LCI : Quels sont les types de cancers qui dépendent le moins du mode de vie et de l’environnement ? Y a-t-il malgré tout un moyen de les prévenir ?

Claire Marant Micallef : En effet, selon les localisations de cancers, la part pouvant être évitée varie énormément. Par exemple, 87% des cancers du poumon pourraient être évités, alors que seulement 0.6% des cancers de la prostate et 4% des lymphomes non-Hodgkiniens seraient dus aux facteurs de risque étudiés.
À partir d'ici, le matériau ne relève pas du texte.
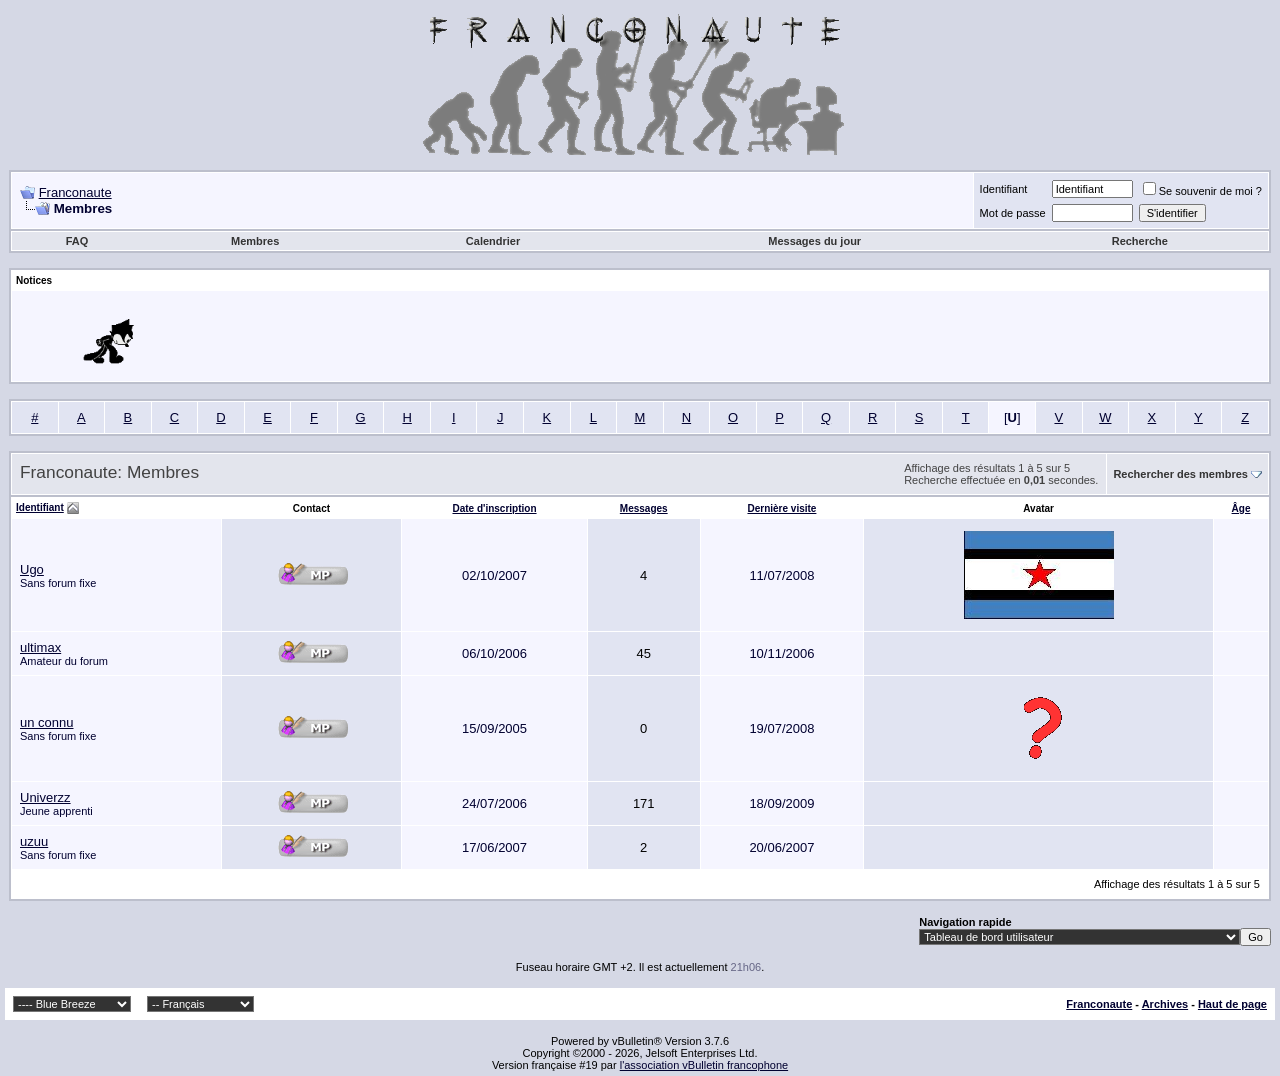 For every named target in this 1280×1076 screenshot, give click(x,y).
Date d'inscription (494, 508)
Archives (1165, 1004)
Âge (1241, 508)
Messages (644, 508)
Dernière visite (781, 508)
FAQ (77, 241)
Les causes de ce cancer sont encore mal connues, et il faut donc que les recherches continuent pour les identifier et pouvoir mettre en place de futures campagnes de prévention.

LCI : Certaines actions conduites sur le temps long peuvent-elles permettre de rendre évitable une plus grande partie des cancers ?

Claire Marant Micallef : Le cancer est une maladie qui se développe lentement, c’est-à-dire qu’il peut se passer dix ans ou plus entre une exposition à un facteur de risque et l’apparition du cancer. Dans notre étude, nous avons étudié l’effet des expositions telles qu’elles étaient en 2005, sur les cancers observés en 2015, pour tenir compte de ces effets à long terme. Les effets des actions entreprises aujourd’hui seront donc visibles dans plusieurs années seulement. Par exemple, la vaccination contre le papillomavirus entreprise aujourd’hui sera visible dans plusieurs dizaines d’années, lorsque les jeunes filles vaccinées aujourd’hui auraient pu développer un cancer.